__Brief__: In the entries that follow, say how many lines contain the string "arrange". Give no other words.

__Extracted records__:
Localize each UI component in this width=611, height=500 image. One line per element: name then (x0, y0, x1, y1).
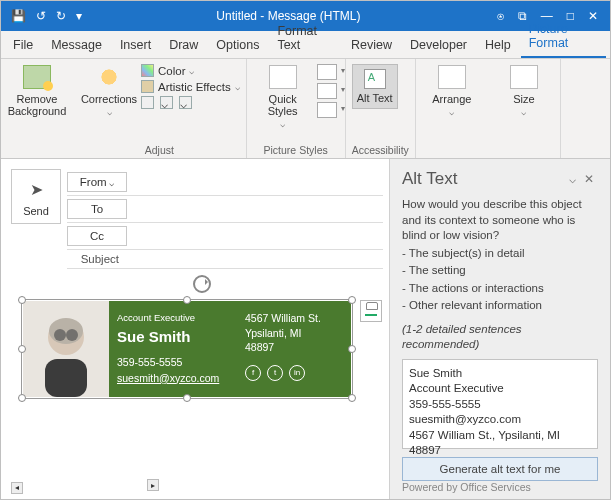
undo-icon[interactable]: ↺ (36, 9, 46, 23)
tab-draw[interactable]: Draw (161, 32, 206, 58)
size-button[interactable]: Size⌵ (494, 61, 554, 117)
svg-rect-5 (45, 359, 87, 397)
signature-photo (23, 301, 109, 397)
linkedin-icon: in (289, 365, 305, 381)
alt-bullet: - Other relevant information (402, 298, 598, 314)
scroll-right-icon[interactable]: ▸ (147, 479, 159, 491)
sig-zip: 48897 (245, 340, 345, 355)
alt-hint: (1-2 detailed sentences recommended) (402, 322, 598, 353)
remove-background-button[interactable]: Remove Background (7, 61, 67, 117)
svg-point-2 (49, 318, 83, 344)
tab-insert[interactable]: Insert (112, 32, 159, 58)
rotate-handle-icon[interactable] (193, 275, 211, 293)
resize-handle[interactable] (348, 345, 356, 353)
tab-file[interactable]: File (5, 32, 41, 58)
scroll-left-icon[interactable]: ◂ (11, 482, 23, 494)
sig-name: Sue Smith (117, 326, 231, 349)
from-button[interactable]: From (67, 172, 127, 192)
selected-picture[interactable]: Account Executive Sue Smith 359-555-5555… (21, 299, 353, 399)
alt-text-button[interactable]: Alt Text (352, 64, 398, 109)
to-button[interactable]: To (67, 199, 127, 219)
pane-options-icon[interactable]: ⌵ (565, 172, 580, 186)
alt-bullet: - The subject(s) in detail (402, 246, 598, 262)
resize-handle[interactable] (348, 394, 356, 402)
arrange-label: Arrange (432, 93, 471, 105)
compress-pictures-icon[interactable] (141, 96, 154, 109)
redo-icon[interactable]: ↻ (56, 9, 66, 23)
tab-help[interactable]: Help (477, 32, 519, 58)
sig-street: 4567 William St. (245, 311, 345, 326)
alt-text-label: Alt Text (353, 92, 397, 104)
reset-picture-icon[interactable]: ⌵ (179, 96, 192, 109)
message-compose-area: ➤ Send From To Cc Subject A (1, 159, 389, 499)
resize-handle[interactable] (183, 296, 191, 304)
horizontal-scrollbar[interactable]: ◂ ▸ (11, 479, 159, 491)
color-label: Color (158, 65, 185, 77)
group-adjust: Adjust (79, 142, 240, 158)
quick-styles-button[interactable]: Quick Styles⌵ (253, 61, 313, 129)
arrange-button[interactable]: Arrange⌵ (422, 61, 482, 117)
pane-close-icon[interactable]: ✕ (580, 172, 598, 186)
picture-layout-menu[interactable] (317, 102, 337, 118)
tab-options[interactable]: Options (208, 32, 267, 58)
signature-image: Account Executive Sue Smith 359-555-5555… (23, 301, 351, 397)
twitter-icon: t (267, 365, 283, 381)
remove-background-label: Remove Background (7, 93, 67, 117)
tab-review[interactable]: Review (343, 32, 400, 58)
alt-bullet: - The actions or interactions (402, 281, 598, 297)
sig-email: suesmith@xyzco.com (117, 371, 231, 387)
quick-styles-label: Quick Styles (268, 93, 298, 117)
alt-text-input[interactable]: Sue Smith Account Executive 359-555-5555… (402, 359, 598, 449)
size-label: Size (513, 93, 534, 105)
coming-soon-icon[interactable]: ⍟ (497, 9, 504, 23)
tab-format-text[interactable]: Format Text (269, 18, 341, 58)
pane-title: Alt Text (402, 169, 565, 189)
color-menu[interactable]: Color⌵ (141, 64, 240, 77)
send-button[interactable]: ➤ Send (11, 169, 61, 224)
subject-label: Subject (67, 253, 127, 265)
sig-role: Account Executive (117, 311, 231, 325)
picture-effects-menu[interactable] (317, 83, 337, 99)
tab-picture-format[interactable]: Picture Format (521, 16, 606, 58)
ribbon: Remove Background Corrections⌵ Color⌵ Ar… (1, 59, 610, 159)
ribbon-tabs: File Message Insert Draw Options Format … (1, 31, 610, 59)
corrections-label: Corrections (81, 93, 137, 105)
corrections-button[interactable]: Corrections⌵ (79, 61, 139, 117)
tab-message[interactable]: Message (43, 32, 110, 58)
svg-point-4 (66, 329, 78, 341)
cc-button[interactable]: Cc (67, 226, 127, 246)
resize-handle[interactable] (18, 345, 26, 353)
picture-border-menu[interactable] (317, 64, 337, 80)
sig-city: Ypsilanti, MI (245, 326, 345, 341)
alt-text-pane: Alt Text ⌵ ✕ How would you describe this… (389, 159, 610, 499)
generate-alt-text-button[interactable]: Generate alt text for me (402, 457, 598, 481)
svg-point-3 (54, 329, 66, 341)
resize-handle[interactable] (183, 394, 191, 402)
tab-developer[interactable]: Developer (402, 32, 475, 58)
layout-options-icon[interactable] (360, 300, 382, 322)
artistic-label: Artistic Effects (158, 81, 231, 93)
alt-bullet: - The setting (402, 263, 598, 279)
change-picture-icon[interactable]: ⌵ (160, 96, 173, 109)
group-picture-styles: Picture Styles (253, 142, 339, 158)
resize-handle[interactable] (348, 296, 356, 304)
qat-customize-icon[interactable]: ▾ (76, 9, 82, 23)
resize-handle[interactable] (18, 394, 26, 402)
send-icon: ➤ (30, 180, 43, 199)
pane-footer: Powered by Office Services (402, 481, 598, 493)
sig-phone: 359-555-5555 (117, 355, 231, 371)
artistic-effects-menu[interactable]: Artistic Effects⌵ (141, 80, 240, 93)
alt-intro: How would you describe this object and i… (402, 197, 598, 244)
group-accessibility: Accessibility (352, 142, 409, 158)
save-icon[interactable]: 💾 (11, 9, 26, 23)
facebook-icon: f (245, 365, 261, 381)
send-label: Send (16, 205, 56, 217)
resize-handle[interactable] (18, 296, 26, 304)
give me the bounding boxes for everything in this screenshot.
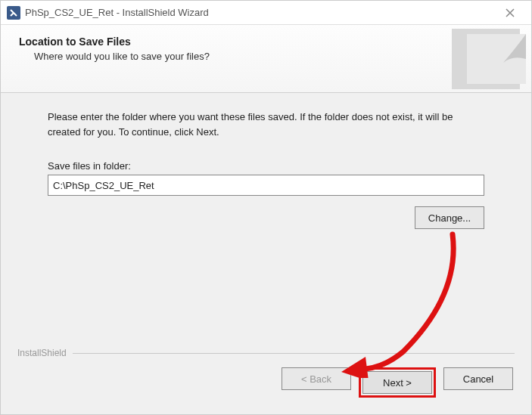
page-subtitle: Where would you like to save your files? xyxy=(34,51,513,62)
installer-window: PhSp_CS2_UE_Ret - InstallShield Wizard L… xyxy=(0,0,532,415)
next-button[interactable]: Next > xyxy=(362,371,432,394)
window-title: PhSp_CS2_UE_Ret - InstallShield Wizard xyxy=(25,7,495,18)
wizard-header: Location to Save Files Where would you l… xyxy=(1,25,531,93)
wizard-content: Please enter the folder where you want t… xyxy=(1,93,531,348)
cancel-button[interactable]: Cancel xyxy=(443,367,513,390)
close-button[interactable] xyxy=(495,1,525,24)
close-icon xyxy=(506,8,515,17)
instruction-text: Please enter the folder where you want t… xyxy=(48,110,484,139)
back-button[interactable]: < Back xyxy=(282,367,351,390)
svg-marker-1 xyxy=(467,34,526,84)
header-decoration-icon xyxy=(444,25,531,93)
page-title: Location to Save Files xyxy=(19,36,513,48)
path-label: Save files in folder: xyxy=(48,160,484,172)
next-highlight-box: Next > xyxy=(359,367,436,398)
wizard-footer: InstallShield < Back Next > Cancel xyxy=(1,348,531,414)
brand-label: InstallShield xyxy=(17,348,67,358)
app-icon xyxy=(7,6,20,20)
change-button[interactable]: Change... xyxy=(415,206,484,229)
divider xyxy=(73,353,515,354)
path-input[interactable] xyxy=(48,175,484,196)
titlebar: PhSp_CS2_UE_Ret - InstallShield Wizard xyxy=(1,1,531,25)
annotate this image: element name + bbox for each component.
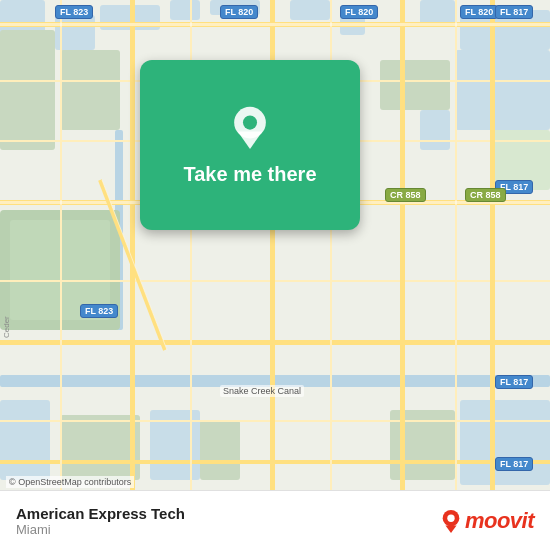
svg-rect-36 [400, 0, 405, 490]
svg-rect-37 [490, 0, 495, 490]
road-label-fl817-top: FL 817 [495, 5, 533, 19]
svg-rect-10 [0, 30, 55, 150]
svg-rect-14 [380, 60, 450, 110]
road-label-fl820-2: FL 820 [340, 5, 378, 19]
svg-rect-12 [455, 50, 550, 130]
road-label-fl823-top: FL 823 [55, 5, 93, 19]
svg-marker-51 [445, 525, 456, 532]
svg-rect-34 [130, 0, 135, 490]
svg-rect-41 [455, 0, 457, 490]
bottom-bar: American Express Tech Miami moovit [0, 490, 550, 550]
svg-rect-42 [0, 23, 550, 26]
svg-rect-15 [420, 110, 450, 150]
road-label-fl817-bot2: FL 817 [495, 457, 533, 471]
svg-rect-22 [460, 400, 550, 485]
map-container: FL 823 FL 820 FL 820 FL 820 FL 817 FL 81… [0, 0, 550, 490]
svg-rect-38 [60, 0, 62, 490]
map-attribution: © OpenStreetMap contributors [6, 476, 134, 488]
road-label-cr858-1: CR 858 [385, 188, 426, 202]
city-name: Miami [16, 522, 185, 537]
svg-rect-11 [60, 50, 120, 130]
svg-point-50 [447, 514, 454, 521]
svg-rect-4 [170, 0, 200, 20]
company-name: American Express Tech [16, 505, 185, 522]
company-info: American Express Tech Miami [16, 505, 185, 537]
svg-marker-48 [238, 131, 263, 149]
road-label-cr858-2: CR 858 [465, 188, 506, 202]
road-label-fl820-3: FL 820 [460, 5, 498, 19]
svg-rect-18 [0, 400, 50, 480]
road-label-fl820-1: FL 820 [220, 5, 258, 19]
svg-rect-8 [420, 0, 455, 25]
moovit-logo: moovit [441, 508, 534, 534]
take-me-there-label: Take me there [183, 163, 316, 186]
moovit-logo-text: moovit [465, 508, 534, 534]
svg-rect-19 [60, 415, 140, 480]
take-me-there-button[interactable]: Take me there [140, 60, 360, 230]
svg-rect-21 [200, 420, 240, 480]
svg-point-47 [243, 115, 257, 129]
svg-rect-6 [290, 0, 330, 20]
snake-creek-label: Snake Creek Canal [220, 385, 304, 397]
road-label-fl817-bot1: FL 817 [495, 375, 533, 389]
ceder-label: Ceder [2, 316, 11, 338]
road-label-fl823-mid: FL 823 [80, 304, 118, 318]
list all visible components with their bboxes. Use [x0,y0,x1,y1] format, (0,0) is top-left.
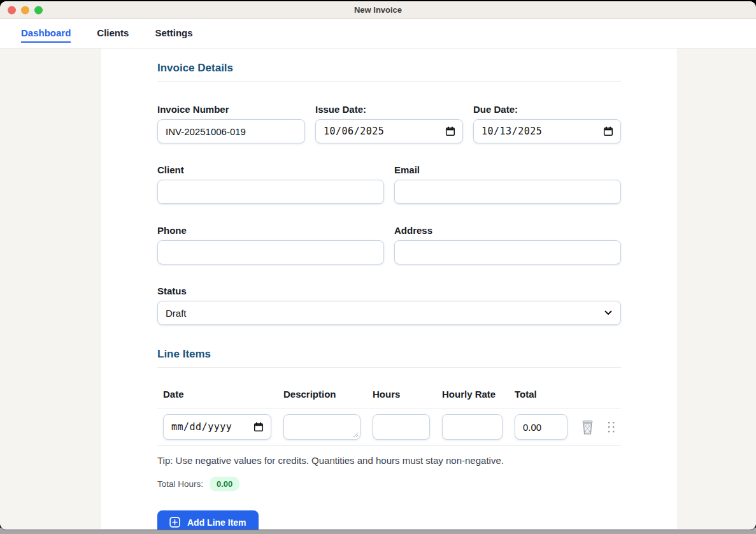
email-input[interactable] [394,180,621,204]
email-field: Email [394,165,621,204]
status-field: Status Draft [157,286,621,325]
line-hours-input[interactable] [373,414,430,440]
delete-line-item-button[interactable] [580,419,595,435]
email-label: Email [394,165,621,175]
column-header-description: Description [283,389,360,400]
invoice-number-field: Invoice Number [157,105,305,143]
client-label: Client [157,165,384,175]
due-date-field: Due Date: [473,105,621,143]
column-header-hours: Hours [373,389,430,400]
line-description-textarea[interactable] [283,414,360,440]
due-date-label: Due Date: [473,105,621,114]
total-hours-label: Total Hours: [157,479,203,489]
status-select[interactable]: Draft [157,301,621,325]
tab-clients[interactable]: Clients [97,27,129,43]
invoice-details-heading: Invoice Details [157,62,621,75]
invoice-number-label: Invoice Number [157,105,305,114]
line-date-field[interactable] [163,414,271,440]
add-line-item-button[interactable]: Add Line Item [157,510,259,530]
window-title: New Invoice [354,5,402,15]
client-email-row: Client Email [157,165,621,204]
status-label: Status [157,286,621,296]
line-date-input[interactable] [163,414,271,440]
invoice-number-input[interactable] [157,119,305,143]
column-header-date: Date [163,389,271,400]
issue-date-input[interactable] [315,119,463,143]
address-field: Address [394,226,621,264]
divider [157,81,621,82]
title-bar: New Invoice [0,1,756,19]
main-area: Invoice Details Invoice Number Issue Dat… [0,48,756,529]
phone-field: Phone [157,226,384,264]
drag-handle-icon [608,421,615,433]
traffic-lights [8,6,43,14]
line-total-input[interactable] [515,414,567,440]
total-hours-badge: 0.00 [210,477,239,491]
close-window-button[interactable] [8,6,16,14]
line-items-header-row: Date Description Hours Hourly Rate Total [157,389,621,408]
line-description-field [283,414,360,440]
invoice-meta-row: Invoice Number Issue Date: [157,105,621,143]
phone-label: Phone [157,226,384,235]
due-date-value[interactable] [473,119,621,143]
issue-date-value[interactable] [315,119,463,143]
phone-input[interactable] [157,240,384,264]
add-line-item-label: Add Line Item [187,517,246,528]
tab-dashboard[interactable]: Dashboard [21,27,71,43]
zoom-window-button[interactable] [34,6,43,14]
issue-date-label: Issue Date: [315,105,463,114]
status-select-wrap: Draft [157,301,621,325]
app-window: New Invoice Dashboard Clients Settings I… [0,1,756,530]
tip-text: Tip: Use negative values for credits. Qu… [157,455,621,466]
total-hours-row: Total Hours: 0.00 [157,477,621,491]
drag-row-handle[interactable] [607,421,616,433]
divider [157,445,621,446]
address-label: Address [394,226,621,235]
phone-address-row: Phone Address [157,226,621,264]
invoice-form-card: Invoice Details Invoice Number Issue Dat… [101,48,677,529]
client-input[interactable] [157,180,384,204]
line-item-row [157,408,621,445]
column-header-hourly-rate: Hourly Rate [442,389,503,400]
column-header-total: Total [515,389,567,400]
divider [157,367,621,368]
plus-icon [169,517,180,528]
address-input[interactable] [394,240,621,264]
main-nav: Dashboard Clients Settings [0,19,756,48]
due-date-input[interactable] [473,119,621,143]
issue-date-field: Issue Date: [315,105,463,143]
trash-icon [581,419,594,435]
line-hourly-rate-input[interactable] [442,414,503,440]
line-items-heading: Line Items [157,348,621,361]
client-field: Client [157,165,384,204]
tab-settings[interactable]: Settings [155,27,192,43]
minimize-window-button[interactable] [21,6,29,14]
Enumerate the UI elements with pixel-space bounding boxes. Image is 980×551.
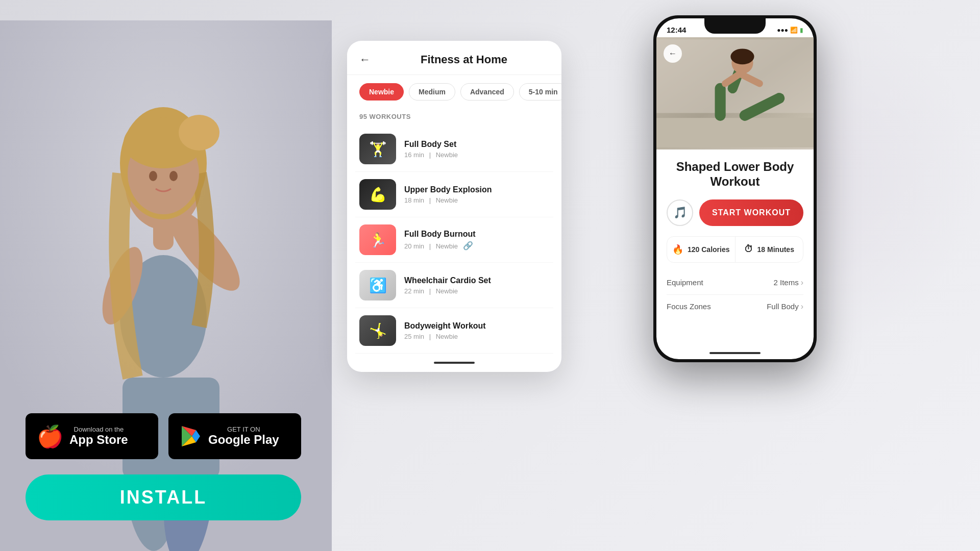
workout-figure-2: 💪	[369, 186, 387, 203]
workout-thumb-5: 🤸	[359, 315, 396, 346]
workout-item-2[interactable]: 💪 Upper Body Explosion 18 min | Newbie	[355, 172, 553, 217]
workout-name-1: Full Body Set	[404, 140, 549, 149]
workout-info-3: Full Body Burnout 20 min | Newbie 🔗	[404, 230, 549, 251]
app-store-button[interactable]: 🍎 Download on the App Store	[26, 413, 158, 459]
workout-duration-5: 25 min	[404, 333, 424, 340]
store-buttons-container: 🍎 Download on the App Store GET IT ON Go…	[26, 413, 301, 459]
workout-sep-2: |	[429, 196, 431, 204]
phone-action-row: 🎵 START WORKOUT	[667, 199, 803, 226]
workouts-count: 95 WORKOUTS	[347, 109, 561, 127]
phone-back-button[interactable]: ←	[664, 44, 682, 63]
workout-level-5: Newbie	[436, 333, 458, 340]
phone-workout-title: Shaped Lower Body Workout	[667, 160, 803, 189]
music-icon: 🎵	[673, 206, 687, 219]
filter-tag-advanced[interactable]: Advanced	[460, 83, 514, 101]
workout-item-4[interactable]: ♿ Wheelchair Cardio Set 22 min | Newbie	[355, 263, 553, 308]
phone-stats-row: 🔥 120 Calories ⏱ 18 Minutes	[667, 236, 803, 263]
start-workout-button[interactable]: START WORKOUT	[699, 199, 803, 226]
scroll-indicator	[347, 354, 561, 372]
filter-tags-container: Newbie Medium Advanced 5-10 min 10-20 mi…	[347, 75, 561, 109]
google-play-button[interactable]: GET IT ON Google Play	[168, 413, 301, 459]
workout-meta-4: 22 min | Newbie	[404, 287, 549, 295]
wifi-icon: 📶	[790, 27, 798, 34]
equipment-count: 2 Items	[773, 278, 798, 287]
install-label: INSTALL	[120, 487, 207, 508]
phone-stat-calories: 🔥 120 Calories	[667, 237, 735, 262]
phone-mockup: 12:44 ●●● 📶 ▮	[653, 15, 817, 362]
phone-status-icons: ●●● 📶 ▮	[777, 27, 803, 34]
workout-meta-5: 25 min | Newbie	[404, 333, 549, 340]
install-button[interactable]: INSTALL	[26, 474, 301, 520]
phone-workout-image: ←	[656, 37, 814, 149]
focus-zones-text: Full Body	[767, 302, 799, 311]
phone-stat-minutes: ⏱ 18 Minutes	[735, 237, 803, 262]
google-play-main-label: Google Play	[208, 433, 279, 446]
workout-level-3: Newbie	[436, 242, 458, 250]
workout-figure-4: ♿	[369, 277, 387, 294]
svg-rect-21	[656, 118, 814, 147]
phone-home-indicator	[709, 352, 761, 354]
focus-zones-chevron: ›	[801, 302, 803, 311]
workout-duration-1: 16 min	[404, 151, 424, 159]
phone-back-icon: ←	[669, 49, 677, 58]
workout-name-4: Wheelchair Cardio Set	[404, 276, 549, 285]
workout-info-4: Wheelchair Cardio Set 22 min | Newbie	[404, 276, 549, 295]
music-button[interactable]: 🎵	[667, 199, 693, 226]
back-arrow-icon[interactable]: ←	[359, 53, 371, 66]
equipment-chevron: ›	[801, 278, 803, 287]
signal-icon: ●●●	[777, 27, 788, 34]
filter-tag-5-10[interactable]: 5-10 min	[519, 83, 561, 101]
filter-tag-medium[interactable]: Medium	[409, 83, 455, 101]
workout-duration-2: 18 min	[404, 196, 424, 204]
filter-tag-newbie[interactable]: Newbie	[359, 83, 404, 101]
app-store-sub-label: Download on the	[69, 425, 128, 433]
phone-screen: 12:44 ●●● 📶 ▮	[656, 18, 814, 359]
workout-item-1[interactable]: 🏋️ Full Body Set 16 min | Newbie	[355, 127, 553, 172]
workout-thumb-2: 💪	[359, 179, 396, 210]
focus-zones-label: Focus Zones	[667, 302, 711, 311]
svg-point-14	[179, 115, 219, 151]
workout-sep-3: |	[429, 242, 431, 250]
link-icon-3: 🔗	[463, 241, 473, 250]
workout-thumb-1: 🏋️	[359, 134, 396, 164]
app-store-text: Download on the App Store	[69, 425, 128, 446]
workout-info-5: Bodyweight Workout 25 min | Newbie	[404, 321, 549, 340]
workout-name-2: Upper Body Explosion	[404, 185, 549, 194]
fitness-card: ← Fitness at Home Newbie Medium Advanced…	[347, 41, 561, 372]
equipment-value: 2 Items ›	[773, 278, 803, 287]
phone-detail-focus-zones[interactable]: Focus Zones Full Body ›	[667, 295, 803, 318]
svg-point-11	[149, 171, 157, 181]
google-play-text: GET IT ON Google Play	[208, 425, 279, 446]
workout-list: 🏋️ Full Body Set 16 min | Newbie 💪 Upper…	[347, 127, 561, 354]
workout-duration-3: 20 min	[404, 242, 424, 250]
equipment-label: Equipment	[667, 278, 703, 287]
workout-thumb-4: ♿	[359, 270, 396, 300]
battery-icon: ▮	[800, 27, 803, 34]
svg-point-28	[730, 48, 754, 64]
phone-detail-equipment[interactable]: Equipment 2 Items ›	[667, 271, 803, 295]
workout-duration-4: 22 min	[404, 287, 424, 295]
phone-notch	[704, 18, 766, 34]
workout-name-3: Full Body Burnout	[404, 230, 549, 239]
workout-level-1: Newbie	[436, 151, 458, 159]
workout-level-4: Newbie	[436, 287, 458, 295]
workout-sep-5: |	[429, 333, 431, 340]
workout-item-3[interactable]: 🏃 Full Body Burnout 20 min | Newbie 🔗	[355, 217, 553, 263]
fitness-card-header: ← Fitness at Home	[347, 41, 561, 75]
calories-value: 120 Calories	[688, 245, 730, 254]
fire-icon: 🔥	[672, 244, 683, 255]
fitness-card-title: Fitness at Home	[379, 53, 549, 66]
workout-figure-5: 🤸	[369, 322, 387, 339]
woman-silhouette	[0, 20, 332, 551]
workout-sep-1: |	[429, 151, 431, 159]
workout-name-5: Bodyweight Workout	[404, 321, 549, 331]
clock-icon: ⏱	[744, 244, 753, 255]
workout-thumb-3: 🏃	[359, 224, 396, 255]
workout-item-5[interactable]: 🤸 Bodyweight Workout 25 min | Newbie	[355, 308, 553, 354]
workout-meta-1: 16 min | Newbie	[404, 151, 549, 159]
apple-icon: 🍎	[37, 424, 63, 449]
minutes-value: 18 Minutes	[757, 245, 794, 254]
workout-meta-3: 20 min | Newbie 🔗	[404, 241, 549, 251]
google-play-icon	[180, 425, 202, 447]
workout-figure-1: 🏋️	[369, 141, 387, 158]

__Finished exercise__: 2